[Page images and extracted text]

========================================

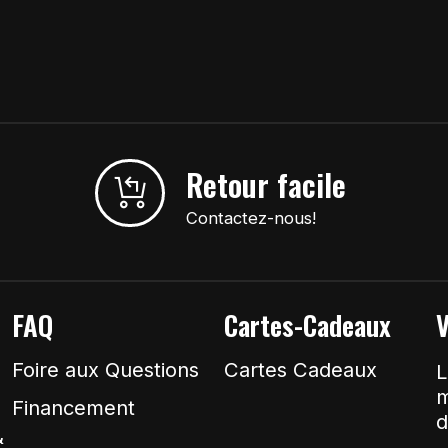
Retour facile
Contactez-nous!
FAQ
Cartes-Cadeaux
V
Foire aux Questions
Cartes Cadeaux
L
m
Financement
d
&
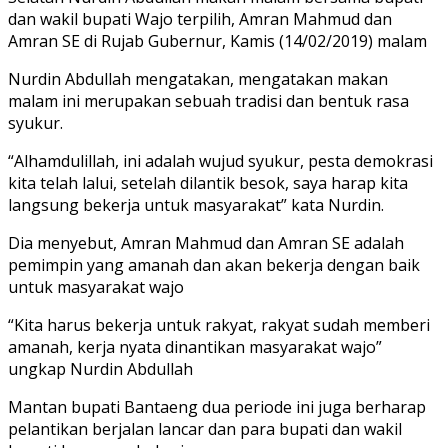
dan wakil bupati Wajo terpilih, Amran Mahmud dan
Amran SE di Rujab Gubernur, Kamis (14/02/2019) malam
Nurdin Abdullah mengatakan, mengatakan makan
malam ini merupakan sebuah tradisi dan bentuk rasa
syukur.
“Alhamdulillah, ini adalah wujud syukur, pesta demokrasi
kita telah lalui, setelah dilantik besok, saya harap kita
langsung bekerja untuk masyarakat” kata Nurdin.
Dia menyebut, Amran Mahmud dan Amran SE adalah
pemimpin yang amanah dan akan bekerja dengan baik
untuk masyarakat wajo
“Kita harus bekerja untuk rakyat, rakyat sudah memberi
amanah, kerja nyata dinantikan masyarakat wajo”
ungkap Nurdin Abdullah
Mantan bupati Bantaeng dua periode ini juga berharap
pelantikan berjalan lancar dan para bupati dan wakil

========================================

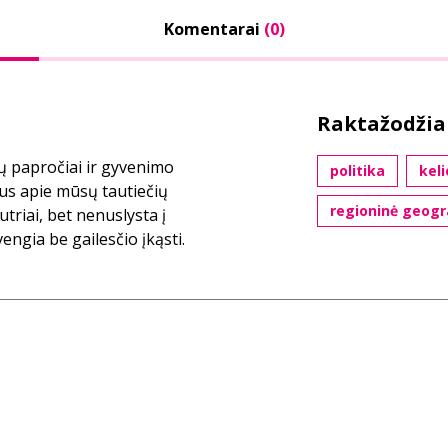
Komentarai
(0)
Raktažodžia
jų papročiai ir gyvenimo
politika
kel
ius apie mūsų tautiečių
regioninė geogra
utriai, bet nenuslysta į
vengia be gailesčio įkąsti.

========================================

_WORK INSTRUCTIONS_: From the entries above, copy each line holding "malam".

_OUTPUT BELOW_:
Amran SE di Rujab Gubernur, Kamis (14/02/2019) malam
malam ini merupakan sebuah tradisi dan bentuk rasa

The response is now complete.